Would you restate all the data that follows, word for word?

## MATERIAL PROVIDED
__________________________________________________

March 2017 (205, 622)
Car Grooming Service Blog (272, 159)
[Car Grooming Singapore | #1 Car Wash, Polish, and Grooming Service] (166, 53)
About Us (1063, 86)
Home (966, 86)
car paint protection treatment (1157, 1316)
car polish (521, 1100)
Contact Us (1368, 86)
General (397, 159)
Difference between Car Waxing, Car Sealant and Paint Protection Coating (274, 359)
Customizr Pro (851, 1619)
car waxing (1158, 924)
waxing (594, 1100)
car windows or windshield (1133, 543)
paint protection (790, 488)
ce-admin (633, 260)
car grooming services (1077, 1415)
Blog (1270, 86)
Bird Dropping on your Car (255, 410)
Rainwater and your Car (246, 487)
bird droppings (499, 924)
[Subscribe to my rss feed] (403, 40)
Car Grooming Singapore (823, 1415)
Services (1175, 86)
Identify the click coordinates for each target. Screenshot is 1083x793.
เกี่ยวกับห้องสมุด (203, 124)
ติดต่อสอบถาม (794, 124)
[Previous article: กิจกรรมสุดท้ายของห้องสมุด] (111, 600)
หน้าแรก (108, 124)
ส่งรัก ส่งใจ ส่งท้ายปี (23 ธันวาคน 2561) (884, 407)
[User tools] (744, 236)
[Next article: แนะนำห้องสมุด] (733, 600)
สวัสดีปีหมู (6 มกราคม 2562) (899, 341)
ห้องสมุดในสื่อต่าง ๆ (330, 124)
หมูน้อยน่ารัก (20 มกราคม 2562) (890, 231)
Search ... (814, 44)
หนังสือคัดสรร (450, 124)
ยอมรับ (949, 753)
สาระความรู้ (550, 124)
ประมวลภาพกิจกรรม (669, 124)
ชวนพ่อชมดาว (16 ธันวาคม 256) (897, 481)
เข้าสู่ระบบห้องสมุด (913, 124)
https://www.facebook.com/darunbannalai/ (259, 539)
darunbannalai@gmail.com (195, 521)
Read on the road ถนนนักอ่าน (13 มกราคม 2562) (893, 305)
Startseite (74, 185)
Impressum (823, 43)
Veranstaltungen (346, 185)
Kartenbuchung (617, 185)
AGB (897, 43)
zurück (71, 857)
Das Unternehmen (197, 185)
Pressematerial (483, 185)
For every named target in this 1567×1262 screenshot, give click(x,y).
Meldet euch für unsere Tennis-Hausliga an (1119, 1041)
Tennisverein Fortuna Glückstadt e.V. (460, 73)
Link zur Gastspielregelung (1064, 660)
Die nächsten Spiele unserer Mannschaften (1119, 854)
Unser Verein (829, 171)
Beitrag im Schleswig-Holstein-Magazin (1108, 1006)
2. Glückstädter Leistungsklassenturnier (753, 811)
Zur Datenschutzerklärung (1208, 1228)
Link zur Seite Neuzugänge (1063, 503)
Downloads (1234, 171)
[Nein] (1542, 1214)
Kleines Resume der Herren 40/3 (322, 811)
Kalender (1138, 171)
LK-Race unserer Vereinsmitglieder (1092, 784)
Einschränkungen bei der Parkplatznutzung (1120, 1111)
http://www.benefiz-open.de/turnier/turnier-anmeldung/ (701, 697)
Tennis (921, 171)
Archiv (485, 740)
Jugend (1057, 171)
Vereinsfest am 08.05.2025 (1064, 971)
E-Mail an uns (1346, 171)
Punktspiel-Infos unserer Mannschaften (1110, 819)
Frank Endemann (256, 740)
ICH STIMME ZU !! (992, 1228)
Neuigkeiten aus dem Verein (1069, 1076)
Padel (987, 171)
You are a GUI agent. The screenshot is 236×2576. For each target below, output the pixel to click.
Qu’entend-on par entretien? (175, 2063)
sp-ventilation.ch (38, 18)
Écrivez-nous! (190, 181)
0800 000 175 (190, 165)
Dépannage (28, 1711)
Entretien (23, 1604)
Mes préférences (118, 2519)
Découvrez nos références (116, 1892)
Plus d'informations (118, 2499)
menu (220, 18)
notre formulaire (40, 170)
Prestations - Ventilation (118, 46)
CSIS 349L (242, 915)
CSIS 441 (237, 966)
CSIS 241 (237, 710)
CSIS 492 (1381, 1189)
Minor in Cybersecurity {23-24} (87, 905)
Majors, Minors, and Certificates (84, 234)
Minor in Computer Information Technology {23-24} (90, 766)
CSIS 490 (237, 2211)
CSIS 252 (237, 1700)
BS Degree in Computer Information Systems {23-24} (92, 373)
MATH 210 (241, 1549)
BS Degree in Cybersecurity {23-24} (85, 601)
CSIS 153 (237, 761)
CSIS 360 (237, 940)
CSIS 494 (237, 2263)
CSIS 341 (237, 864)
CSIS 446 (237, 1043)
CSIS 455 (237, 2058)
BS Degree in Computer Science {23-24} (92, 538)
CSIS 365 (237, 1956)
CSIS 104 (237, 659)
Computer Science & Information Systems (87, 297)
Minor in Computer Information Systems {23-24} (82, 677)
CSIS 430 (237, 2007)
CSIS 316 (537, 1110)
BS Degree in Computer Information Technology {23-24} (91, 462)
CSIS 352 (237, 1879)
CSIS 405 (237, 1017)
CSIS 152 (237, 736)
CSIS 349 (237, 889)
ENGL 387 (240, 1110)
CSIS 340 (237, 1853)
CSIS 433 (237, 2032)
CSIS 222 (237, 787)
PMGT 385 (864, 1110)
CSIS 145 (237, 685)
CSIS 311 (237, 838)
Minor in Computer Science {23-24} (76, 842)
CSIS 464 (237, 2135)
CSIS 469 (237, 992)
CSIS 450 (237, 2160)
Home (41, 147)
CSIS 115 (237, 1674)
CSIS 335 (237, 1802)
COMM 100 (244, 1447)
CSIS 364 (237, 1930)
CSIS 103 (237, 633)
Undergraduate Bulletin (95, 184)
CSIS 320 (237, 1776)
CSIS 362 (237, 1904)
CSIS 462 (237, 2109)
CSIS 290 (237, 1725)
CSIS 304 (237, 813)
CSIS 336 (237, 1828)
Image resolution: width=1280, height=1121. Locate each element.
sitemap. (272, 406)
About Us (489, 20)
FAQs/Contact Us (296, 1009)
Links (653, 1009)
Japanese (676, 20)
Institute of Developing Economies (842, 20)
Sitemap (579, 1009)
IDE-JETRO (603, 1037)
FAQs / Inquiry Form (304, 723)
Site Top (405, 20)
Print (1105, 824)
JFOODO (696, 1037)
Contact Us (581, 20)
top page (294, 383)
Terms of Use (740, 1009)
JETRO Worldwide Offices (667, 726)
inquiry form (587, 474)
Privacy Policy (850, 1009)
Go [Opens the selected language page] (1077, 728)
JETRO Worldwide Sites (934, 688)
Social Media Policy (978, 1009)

__________________________________________________

## OUTPUT FOR THIS TASK
March 2017 (205, 622)
Car Grooming Service Blog (272, 159)
[Car Grooming Singapore | #1 Car Wash, Polish, and Grooming Service] (166, 53)
About Us (1063, 86)
Home (966, 86)
car paint protection treatment (1157, 1316)
car polish (521, 1100)
Contact Us (1368, 86)
General (397, 159)
Difference between Car Waxing, Car Sealant and Paint Protection Coating (274, 359)
Customizr Pro (851, 1619)
car waxing (1158, 924)
waxing (594, 1100)
car windows or windshield (1133, 543)
paint protection (790, 488)
ce-admin (633, 260)
car grooming services (1077, 1415)
Blog (1270, 86)
Bird Dropping on your Car (255, 410)
Rainwater and your Car (246, 487)
bird droppings (499, 924)
[Subscribe to my rss feed] (403, 40)
Car Grooming Singapore (823, 1415)
Services (1175, 86)
Identify the click coordinates for each target. Screenshot is 1083x793.
เกี่ยวกับห้องสมุด (203, 124)
ติดต่อสอบถาม (794, 124)
[Previous article: กิจกรรมสุดท้ายของห้องสมุด] (111, 600)
หน้าแรก (108, 124)
ส่งรัก ส่งใจ ส่งท้ายปี (23 ธันวาคน 2561) (884, 407)
[User tools] (744, 236)
[Next article: แนะนำห้องสมุด] (733, 600)
สวัสดีปีหมู (6 มกราคม 2562) (899, 341)
ห้องสมุดในสื่อต่าง ๆ (330, 124)
หมูน้อยน่ารัก (20 มกราคม 2562) (890, 231)
Search ... (814, 44)
หนังสือคัดสรร (450, 124)
ยอมรับ (949, 753)
สาระความรู้ (550, 124)
ประมวลภาพกิจกรรม (669, 124)
ชวนพ่อชมดาว (16 ธันวาคม 256) (897, 481)
เข้าสู่ระบบห้องสมุด (913, 124)
https://www.facebook.com/darunbannalai/ (259, 539)
darunbannalai@gmail.com (195, 521)
Read on the road ถนนนักอ่าน (13 มกราคม 2562) (893, 305)
Startseite (74, 185)
Impressum (823, 43)
Veranstaltungen (346, 185)
Kartenbuchung (617, 185)
AGB (897, 43)
zurück (71, 857)
Das Unternehmen (197, 185)
Pressematerial (483, 185)
For every named target in this 1567×1262 screenshot, give click(x,y).
Meldet euch für unsere Tennis-Hausliga an (1119, 1041)
Tennisverein Fortuna Glückstadt e.V. (460, 73)
Link zur Gastspielregelung (1064, 660)
Die nächsten Spiele unserer Mannschaften (1119, 854)
Unser Verein (829, 171)
Beitrag im Schleswig-Holstein-Magazin (1108, 1006)
2. Glückstädter Leistungsklassenturnier (753, 811)
Zur Datenschutzerklärung (1208, 1228)
Link zur Seite Neuzugänge (1063, 503)
Downloads (1234, 171)
[Nein] (1542, 1214)
Kleines Resume der Herren 40/3 (322, 811)
Kalender (1138, 171)
LK-Race unserer Vereinsmitglieder (1092, 784)
Einschränkungen bei der Parkplatznutzung (1120, 1111)
http://www.benefiz-open.de/turnier/turnier-anmeldung/ (701, 697)
Tennis (921, 171)
Archiv (485, 740)
Jugend (1057, 171)
Vereinsfest am 08.05.2025 (1064, 971)
E-Mail an uns (1346, 171)
Punktspiel-Infos unserer Mannschaften (1110, 819)
Frank Endemann (256, 740)
ICH STIMME ZU !! (992, 1228)
Neuigkeiten aus dem Verein (1069, 1076)
Padel (987, 171)
You are a GUI agent. The screenshot is 236×2576. For each target below, output the pixel to click.
Qu’entend-on par entretien? (175, 2063)
sp-ventilation.ch (38, 18)
Écrivez-nous! (190, 181)
0800 000 175 (190, 165)
Dépannage (28, 1711)
Entretien (23, 1604)
Mes préférences (118, 2519)
Découvrez nos références (116, 1892)
Plus d'informations (118, 2499)
menu (220, 18)
notre formulaire (40, 170)
Prestations - Ventilation (118, 46)
CSIS 349L (242, 915)
CSIS 441 (237, 966)
CSIS 241 (237, 710)
CSIS 492 (1381, 1189)
Minor in Cybersecurity {23-24} (87, 905)
Majors, Minors, and Certificates (84, 234)
Minor in Computer Information Technology {23-24} (90, 766)
CSIS 490 (237, 2211)
CSIS 252 (237, 1700)
BS Degree in Computer Information Systems {23-24} (92, 373)
MATH 210 (241, 1549)
BS Degree in Cybersecurity {23-24} (85, 601)
CSIS 153 (237, 761)
CSIS 360 (237, 940)
CSIS 494 (237, 2263)
CSIS 341 (237, 864)
CSIS 446 (237, 1043)
CSIS 455 (237, 2058)
BS Degree in Computer Science {23-24} (92, 538)
CSIS 365 (237, 1956)
CSIS 104 (237, 659)
Computer Science & Information Systems (87, 297)
Minor in Computer Information Systems {23-24} (82, 677)
CSIS 430 (237, 2007)
CSIS 316 (537, 1110)
BS Degree in Computer Information Technology {23-24} (91, 462)
CSIS 352 (237, 1879)
CSIS 405 (237, 1017)
CSIS 152 (237, 736)
CSIS 349 (237, 889)
ENGL 387 (240, 1110)
CSIS 340 (237, 1853)
CSIS 433 (237, 2032)
CSIS 222 (237, 787)
PMGT 385 (864, 1110)
CSIS 145 (237, 685)
CSIS 311 (237, 838)
Minor in Computer Science {23-24} (76, 842)
CSIS 464 (237, 2135)
CSIS 469 (237, 992)
CSIS 450 (237, 2160)
Home (41, 147)
CSIS 115 (237, 1674)
CSIS 335 (237, 1802)
COMM 100 (244, 1447)
CSIS 364 (237, 1930)
CSIS 103 (237, 633)
Undergraduate Bulletin (95, 184)
CSIS 320 (237, 1776)
CSIS 362 (237, 1904)
CSIS 462 (237, 2109)
CSIS 290 (237, 1725)
CSIS 304 (237, 813)
CSIS 336 (237, 1828)
Image resolution: width=1280, height=1121. Locate each element.
sitemap. (272, 406)
About Us (489, 20)
FAQs/Contact Us (296, 1009)
Links (653, 1009)
Japanese (676, 20)
Institute of Developing Economies (842, 20)
Sitemap (579, 1009)
IDE-JETRO (603, 1037)
FAQs / Inquiry Form (304, 723)
Site Top (405, 20)
Print (1105, 824)
JFOODO (696, 1037)
Contact Us (581, 20)
top page (294, 383)
Terms of Use (740, 1009)
JETRO Worldwide Offices (667, 726)
inquiry form (587, 474)
Privacy Policy (850, 1009)
Go [Opens the selected language page] (1077, 728)
JETRO Worldwide Sites (934, 688)
Social Media Policy (978, 1009)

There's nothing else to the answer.